Bu yatırımlar esas olarak Asya ile Avrupa , Afrika , hatta bazı Latin Amerika ülkelerini deniz, kara ve demiryollarıyla bütünleştirecek ve ulaşım harici daha bir çok alanı kapsayan büyük bir global kalkınma ve işbirliği projesidir.

Ülkelerarası ticaret , ulaşım ve iletişim hızla kolaylaşacak ve gelişecek.

Büyük stratejik yatırımlar , limanlar , hızlı tren ağları ve üretim tesisleri ile istihdam ve artı değer geniş bir coğrafyada biraz daha dengeli şekilde yaygınlaşacak.

Bu geniş coğrafyada çok sayıda ülke kalkınması ve aralarındaki işbirliği gelişecek.

Ülkelerarası dengesizlik kısmen azalacak. 

Aşağıdakiler daha hızlı gelişecekler ve ekonomik olarak büyüyecekler.
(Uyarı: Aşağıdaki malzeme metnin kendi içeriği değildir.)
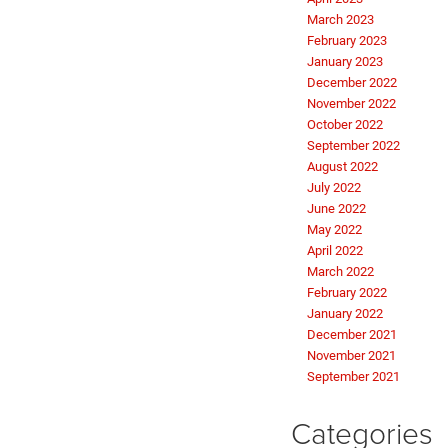
March 2023
February 2023
January 2023
December 2022
November 2022
October 2022
September 2022
August 2022
July 2022
June 2022
May 2022
April 2022
March 2022
February 2022
January 2022
December 2021
November 2021
September 2021
Categories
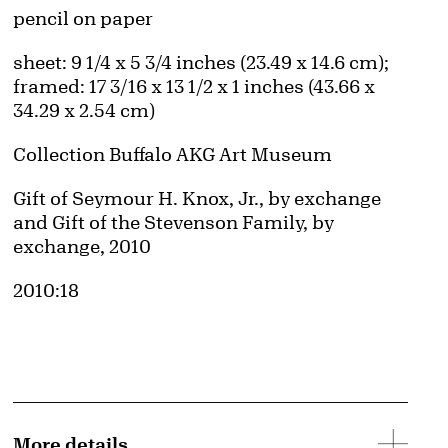
Artwork Details
Materials
pencil on paper
Measurements
sheet: 9 1/4 x 5 3/4 inches (23.49 x 14.6 cm);
framed: 17 3/16 x 13 1/2 x 1 inches (43.66 x
34.29 x 2.54 cm)
Collection Buffalo AKG Art Museum
Credit
Gift of Seymour H. Knox, Jr., by exchange
and Gift of the Stevenson Family, by
exchange, 2010
Accession ID
2010:18
More details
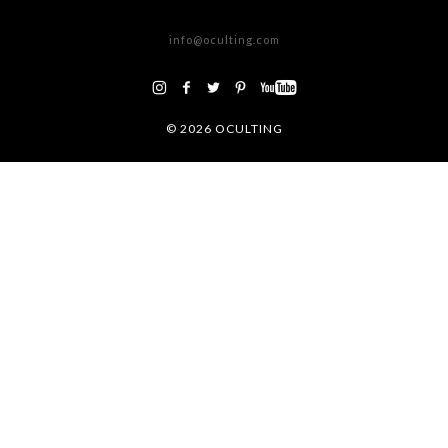
ATENCIÓN AL CLIENTE
info@oculting.com
©
2026 OCULTING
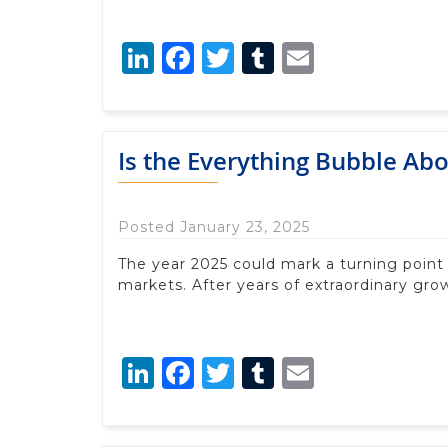
LinkedIn
Facebook
Twitter
Tumblr
Email
Is the Everything Bubble Abo
Posted January 23, 2025
The year 2025 could mark a turning point
markets. After years of extraordinary grow
LinkedIn
Facebook
Twitter
Tumblr
Email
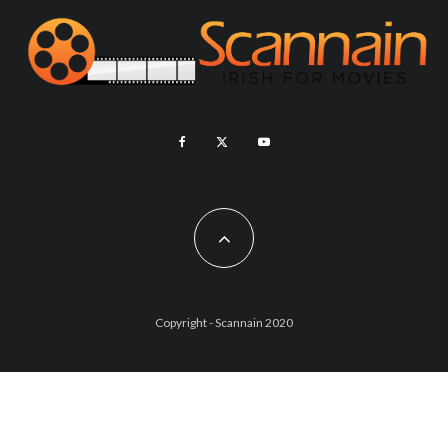
Copyright - Scannain 2020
Bu proje elbette sadece ekonomik bir olay değildir. Tüm ilgili ülkelerin sosyal , kültürel , insani ve hatta dolaylı olarak siyasi hayatını etkin bir şekilde değiştirecektir.

Tüm ülkeler derken buna Çin Halk Cumhuriyeti de dahildir. 

Çin Komünist Partisi liderliği ve etkili kontrolünde belli oranda kapitalist yöntemlere de izin veren sistem muhtemel ki başka ülkelere de ters açıdan örnek oluşturacaktır. 

Yani o ülkelerde karma ekonomi daha etkili hale gelecektir.

Bunları gördükçe Atatürk’ün 1920 ve 30 larda Türkiyede uyguladığı karma ve planlı ekonominin ne kadar isabetli olduğu ve Atatürk’ün büyük devlet adamlığı daha çok ortaya çıkıyor.

Sadece özel sektörle bir yere varılamayacağı gibi , sadece devlet sektörünün de yeterli olmadığı , tetikleyici ve ataklayıcı ama kontrollü özel teşebbüsün de gerekliliğini anlıyoruz bu tecrübelerden. 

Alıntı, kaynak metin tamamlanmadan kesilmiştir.